Wonogiri (Humas) – Forum Silaturahmi dan Informasi (FOSISI) Pengawas se-Solo Raya menggelar Rapat Koordinasi dan Silaturahmi di RM. Ajang Lemper Kabupaten Wonogiri pada Rabu (22/6/2026) dengan mengusung tema “Meningkatkan Kompetensi Pengawasan yang Berkualitas Berbasis PermenPANRB Nomor 7 Tahun 2026.” Kegiatan yang rutin dilaksanakan setiap dua bulan sekali ini diikuti oleh pengawas Pendidikan Agama Islam (PAI) dan pengawas madrasah se-Solo Raya sebagai wadah mempererat silaturahmi, berbagi informasi, serta meningkatkan kompetensi kepengawasan.
Mewakili panitia, Aris Suryanto menyampaikan apresiasi kepada seluruh peserta yang telah hadir dalam kegiatan tersebut.
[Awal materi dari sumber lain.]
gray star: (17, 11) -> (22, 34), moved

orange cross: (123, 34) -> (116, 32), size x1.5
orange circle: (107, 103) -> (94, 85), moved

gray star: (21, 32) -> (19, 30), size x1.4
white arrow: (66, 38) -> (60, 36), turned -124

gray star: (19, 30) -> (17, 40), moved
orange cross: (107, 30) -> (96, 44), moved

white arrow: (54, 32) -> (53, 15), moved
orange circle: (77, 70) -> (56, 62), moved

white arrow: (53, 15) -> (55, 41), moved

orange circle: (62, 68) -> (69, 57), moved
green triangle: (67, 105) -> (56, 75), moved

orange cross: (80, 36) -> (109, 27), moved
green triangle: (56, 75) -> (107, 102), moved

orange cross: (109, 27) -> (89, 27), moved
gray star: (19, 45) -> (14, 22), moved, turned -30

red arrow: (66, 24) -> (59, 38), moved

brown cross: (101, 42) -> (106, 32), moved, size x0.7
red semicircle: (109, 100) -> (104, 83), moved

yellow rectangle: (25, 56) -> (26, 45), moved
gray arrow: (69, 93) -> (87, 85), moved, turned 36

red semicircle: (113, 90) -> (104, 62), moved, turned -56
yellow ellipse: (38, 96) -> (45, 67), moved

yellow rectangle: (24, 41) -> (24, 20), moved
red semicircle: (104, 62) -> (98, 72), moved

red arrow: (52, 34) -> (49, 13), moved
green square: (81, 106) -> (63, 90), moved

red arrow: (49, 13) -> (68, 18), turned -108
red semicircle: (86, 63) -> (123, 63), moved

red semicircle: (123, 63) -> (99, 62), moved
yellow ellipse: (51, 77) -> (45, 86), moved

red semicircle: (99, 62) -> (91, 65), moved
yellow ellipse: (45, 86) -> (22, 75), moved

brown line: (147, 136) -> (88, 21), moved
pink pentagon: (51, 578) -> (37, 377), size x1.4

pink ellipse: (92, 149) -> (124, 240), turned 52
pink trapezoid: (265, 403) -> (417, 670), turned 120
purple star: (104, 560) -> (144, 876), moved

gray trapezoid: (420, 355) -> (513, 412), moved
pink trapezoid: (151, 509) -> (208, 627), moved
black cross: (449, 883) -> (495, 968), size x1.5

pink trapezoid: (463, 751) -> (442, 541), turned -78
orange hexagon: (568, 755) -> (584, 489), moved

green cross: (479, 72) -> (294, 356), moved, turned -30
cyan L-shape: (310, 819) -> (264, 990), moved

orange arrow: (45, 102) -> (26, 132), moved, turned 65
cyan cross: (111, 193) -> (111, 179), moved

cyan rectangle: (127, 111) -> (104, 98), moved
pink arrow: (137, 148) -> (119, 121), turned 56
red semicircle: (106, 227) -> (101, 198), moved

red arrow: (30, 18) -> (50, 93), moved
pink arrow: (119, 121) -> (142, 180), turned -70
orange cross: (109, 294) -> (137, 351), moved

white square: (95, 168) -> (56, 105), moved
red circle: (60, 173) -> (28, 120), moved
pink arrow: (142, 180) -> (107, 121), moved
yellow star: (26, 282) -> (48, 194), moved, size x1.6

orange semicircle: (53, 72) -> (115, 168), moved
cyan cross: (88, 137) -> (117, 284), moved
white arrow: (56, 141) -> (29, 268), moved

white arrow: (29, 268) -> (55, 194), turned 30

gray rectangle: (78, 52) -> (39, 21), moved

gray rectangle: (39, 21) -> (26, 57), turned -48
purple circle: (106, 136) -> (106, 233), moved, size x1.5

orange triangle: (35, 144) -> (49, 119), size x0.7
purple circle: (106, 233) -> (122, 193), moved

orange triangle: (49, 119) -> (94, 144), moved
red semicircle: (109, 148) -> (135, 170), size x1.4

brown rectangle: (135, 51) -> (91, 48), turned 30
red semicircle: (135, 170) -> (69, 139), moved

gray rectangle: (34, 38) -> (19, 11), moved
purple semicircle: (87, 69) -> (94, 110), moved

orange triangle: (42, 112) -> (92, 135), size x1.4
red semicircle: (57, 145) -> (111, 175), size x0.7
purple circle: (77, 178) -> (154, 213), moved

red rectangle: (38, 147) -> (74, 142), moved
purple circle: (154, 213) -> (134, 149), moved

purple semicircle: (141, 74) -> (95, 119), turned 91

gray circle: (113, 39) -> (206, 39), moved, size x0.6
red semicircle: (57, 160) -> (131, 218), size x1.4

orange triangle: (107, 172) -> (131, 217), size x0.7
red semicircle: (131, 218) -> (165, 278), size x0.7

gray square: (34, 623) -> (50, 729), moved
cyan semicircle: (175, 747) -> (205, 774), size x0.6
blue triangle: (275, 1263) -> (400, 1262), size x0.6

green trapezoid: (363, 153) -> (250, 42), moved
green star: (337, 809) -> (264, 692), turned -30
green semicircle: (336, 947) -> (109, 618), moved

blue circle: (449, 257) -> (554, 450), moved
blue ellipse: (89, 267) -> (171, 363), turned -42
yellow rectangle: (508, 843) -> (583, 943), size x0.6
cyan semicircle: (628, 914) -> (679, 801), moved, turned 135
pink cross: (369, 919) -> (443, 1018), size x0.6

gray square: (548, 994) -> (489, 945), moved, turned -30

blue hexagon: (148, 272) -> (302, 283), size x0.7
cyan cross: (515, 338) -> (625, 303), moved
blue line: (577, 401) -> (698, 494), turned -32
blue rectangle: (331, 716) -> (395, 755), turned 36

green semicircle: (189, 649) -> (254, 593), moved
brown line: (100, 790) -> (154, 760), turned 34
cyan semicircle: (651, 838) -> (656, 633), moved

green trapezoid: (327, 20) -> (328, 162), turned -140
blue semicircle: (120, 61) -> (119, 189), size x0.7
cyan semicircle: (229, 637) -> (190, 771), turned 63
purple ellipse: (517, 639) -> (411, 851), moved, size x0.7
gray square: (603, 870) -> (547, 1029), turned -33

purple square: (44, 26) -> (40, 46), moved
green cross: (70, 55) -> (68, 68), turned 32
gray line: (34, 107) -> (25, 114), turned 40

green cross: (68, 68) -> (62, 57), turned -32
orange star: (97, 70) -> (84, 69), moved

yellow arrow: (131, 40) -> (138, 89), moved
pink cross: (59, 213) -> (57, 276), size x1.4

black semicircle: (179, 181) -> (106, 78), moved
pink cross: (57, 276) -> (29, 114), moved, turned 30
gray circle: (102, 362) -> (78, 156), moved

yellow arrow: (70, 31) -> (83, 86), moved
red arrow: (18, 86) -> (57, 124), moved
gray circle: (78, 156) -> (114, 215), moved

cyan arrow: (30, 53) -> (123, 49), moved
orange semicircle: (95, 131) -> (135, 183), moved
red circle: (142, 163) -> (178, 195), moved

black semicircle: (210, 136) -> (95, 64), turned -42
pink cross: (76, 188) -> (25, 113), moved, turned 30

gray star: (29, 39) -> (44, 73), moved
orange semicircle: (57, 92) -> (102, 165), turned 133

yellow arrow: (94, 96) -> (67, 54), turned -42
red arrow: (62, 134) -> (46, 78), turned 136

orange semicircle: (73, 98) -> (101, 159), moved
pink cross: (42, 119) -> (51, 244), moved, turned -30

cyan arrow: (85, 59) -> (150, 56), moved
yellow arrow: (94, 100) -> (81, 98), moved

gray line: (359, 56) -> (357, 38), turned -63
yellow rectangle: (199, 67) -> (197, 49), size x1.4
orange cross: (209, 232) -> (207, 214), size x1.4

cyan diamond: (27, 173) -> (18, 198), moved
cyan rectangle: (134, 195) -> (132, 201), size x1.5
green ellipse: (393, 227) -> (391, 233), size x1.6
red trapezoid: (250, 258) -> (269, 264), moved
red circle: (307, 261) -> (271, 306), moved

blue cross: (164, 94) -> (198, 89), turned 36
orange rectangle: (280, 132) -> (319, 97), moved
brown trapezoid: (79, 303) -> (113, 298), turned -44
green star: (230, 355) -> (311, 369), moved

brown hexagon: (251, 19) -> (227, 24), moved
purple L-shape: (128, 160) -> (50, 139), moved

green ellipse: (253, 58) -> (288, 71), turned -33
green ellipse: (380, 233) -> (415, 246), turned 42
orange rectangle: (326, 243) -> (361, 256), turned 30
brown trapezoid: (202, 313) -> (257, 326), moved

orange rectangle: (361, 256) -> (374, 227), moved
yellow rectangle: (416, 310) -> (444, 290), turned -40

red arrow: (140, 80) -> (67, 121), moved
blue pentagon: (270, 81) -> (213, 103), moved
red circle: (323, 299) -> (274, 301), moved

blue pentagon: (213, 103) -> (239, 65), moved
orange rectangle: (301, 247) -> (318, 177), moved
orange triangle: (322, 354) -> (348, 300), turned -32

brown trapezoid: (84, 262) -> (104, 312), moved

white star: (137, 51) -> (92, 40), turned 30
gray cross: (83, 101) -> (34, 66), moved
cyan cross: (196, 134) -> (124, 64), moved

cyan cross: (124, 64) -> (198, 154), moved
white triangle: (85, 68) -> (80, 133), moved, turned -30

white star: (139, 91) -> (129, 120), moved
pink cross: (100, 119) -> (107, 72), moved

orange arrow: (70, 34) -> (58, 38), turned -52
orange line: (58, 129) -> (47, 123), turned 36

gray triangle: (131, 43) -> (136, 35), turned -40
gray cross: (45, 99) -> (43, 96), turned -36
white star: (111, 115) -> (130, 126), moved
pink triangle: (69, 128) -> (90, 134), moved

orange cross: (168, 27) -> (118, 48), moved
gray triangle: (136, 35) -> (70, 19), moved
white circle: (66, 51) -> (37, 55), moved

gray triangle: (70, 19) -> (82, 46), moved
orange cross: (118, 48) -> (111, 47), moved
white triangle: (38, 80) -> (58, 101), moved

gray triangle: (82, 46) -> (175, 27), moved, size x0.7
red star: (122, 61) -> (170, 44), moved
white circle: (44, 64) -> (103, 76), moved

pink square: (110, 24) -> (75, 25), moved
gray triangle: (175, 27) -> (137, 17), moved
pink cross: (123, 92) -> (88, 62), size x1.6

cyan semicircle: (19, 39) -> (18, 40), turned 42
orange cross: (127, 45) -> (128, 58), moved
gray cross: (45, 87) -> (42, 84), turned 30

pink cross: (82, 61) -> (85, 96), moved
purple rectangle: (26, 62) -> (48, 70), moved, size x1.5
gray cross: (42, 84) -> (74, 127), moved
Ia berharap forum ini terus menjadi ruang kolaborasi antar pengawas dalam memperkuat kualitas pengawasan pendidikan. Sementara itu, Ketua FOSISI, Sumana, juga memberikan arahan terkait pelaksanaan kegiatan FOSISI ke depan agar semakin memberikan manfaat bagi pengembangan kompetensi pengawas di wilayah Solo Raya.

Kepala Kantor Kementerian Agama Kabupaten Wonogiri dalam sambutannya menyampaikan rasa hormat dan terima kasih kepada seluruh peserta yang telah berkenan hadir di Kabupaten Wonogiri. Menurutnya, tugas pengawas saat ini memiliki tantangan yang cukup besar mengingat keterbatasan jumlah tenaga pengawas serta belum adanya rekrutmen baru.
Ia juga menyampaikan bahwa manajemen talenta mulai diterapkan di lingkungan Kementerian Agama sebagaimana disampaikan Kepala Biro SDM, sehingga pengembangan karier ASN semakin terbuka sesuai kompetensi yang dimiliki. Salah satu contohnya, jabatan Kepala KUA ke depan tidak hanya dapat diisi oleh penghulu, tetapi juga berpeluang berasal dari penyuluh agama yang memenuhi persyaratan.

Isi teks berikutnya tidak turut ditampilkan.